Business Monday: Aspen Highlands Ritz-Carlton owners’s suit clears legal hurdle
More than 240 owners of timeshares at the Ritz-Carlton Club at Aspen Highlands scored a recent legal victory in their litigation claiming their properties’ values dropped by more than 80 percent.
Last month a federal judge denied in part an April 2017 motion to dismiss the lawsuit against defendants Aspen Highlands Condominium Association and Marriott Vacations Worldwide Corp., as well as four other defendants. The March 29 ruling means they must face the five surviving claims brought on them by plaintiffs, whose suit alleges the values of their units plummeted after the Ritz-Carlton Club established an affiliation with Marriott Vacation Club Destinations in April 2014.
Once the Marriott affiliation was hatched, the 1/12 fractional ownership interests — which originally were bought for between $200,000 and $400,000, lost their cachet of exclusivity and became less marketable, the suit contends.
Previous Aspen Times research shows that some of the fractional units have sold for less than six figures in the wake of the affiliation. One share changed ownership for $28,000 in April 2017, after once being sold for $432,250 in October 2006.
The defendants include the condo association, Marriott Vacations, Marriott Ownership Resorts, Ritz-Carlton Management Co., Cobalt Travel Co., and Lion & Crown Travel Co. All are accused of calling the shots for the condo association and stripping them of some of their exclusive membership benefits.
The Aspen Highlands Ritz-Carlton owners say they must pay condo association fees ranging from $12,000 to $16,000 a year, while Marriott point-holders do not. They also contend they had no influence on the affiliation with Marriott, though they were informed nearly two years before the affiliation was made official that it was being negotiated.
U.S. District Judge Philip A. Brimmer’s ruling notes that wheels for the affiliation were set in motion on July 17, 2012. That’s when Cobalt’s general manager sent a letter to the Highlands owners that “additional benefits and experiences will be available through a new affiliation with Marriott Vacation Club.” Fractional owners at other Ritz-Carltons also were notified of the change, including those at Bachelor Gulch in Beaver Creek, whose members voted to cut off the affiliation, the judge’s ruling noted.
However, Brimmer noted that Aspen Highlands Condominium Association “acted arbitrarily by declining to hold a vote before agreeing to the (Marriott Vacation Club) affiliation.

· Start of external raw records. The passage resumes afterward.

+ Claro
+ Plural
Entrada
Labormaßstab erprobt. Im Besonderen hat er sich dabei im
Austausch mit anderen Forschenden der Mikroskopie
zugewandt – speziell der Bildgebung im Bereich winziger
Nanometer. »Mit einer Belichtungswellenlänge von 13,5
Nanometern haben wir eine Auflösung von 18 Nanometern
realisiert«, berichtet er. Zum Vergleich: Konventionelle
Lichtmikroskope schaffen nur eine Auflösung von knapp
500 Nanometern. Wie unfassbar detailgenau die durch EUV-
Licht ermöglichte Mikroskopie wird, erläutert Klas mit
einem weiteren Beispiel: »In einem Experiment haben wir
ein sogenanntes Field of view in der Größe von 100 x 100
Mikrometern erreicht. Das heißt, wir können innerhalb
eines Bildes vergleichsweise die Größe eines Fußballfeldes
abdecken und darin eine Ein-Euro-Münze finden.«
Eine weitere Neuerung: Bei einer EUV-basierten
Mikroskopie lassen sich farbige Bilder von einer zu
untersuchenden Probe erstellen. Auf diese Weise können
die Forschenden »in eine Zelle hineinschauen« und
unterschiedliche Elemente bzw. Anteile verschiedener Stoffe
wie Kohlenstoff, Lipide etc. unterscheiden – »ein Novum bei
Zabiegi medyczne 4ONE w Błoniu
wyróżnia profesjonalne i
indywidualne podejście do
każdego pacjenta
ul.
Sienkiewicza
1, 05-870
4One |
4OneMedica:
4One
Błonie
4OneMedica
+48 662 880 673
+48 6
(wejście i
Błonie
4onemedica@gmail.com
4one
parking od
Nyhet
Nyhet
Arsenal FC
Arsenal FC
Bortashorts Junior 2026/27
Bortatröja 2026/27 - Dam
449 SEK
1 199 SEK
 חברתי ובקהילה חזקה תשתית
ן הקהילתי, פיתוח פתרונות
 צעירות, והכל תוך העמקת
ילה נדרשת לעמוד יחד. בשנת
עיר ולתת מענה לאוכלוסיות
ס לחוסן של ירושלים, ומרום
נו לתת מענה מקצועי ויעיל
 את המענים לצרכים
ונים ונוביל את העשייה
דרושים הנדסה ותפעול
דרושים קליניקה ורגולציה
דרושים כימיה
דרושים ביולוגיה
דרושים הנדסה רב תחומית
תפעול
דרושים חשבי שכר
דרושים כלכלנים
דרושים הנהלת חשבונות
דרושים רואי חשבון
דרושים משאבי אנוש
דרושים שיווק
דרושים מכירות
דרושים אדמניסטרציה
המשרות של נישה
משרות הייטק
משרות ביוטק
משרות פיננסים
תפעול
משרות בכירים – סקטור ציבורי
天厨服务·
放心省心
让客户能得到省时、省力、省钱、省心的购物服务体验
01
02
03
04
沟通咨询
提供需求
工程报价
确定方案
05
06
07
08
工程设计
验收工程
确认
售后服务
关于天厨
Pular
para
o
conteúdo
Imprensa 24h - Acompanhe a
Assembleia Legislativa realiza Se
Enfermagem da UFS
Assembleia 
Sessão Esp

Plaintiffs allege that the Association promised such a vote and told its members that such a vote was legally required, before acting contrary to these statements without disclosure or explanation.”
Brimmer also ordered that the defendants will remain on the hook for the breach of fiduciary claim because Ritz-Carlton Management was “entrusted” with control over the fractional owners’ property.
Other surviving claims include aiding and abetting, as well as a portion of the plaintiff’s constructive fraud claim, a legal term for deception without intent.
“Plaintiffs’ allegations of different outcomes at similar resorts where a vote was held, along with allegations of the Marriott defendants’ efforts, with the cooperation of the association, to avoid such a vote at Aspen Highlands are sufficient to state a claim for construction fraud,” the judge’s order says.
The case originated in Pitkin County District Court with two plaintiffs in January 2016, before being transferred to Denver federal court that May.
The Ritz-Carlton’s club brand debuted at Aspen Highlands in 2001. Similar fractional clubs later opened in Bachelor Gulch and Vail; San Francisco; Maui, Hawaii; North Lake Tahoe, California; Jupiter, Florida; St. Thomas, U.S. Virgin Islands; and Abaco, Bahamas.
California attorney Michael J. Reiser and Aspen lawyer Matt Ferguson, who could not be reached for comment Friday, filed the suit.